Faisal Shahzad gets life term for attempted Times Square bombing


Faisal Shahzad, a Pakistani immigrant who admitted he’d hoped to kill as many as 40 people by detonating a car bomb in Times Square in May, was sentenced on Tuesday to life in prison.

U.S. District Judge Miriam Goldman Cedarbaum handed down the mandatory sentence of life in prison without parole.

Shahzad, 31, appeared proud but defiant in court and unapologetic for trying to kill as many Americans as he could. He wore dark blue prison garb with a white knit cap on his head. His hair had grown longer and his beard had grown bushy during his time in jail.


“The sentence does not mean anything to me,” he said, warning that Americans did not understand the plight of his fellow Muslims. “Brace yourself, because the war has just begun.”

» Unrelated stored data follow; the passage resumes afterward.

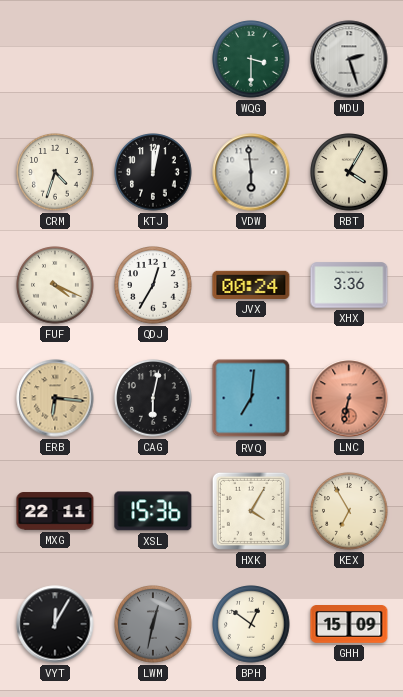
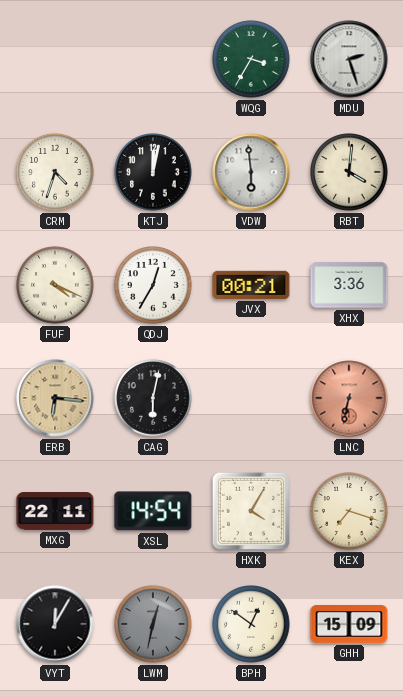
WQG: 3:30 -> 3:35
RBT: 4:05 -> 4:01
JVX: 00:24 -> 00:21
RVQ: 7:01 -> none
XSL: 15:36 -> 14:54
KEX: 6:55 -> 7:18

Two days after the botched bombing effort on May 1, Shahzad was arrested at JFK International Airport as he attempted to flee the United States for the Middle East. He immediately cooperated with investigators and soon pleaded guilty to 10 counts, including attempted use of a weapon of mass destruction and an attempt to kill or maim.

Shahzad has shown no remorse during court appearances and apparently told investigators he had hoped to pull off a second bombing two weeks after the Times Square attack and as many after that as he could until he was captured or killed. He said he acted alone out of anger about U.S. military action in Muslim countries and mistreatment of Muslims around the world. Yet others allegedly associated with his terrorism efforts also were arrested in the United States and Pakistan as evidence emerged that the Pakistani Taliban was backing Shahzad both with cash and advice.

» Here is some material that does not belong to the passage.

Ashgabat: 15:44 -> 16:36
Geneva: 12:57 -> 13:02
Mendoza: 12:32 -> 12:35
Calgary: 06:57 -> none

The son of a retired Pakistani air force marshal, Shahzad grew up mostly in a secular upper-middle-class neighborhood in Karachi, Pakistan’s largest city. He first came to the United States as a teenager in 1998 to study and, over the years, attained some of the trappings of what many in the United States consider a successful life — two university degrees, a wife and two small children, a house in the suburbs, a job as a junior financial analyst, credit cards and an SUV.

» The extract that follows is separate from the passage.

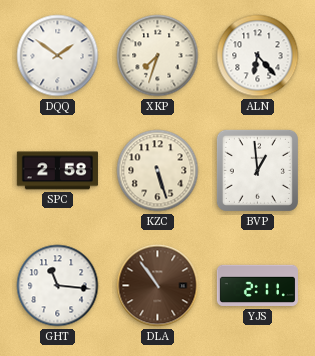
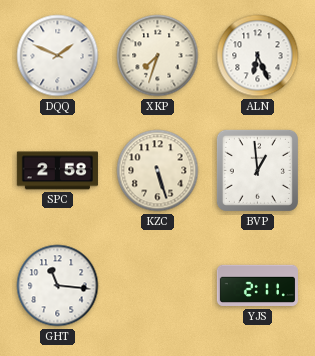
DQQ: 1:51 -> 1:49
ALN: 6:23 -> 6:26
DLA: 10:54 -> none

Over the years, American military presence in Muslim countries, the plight of Palestinians and perceived insults by Westerners toward Islam apparently began weighing on Shahzad and he was becoming more extreme, according to published reports. In the spring, shortly after becoming a naturalized U.S. citizen, he returned to his native Pakistan, first to spend time with friends and family in Peshawar and later to the volatile Waziristan region, where he spent 40 days training at a terror camp and learning to make bombs. Later, Tehrik-i-Taliban, the umbrella group for the Pakistani Taliban, helped him plot to “injure or kill people,” as he later admitted in a court hearing. He returned to the United States with a wad of cash, about $8,000, half from the Taliban.

In the meantime, his gleaming life in America also was failing. He lost his job, and the house in Shelton, Conn., was in foreclosure; he sent his young family to live in Pakistan with his parents. Living in a rundown neighborhood in Bridgeport, Conn., he began scheming to blow up a car in Times Square. For three months before the attempt, he had monitored through live Internet feeds a crowded corner where he planned to blow up his vehicle.


Shahzad described building three explosives in a rented apartment, loading them in his Nissan Pathfinder and driving an hour into Manhattan on that Saturday night in May. The main component of his weapon was a fertilizer-based bomb held in a gun cabinet in the car trunk. He set the device to blow in five minutes, but when the bomb didn’t work, he walked to Grand Central station and returned by train to Connecticut. He left keys to his Bridgeport apartment dangling from the ignition of that Pathfinder parked at 45th Street and Broadway. The keys and identification number on the SUV helped put investigators on Shahzad’s trail.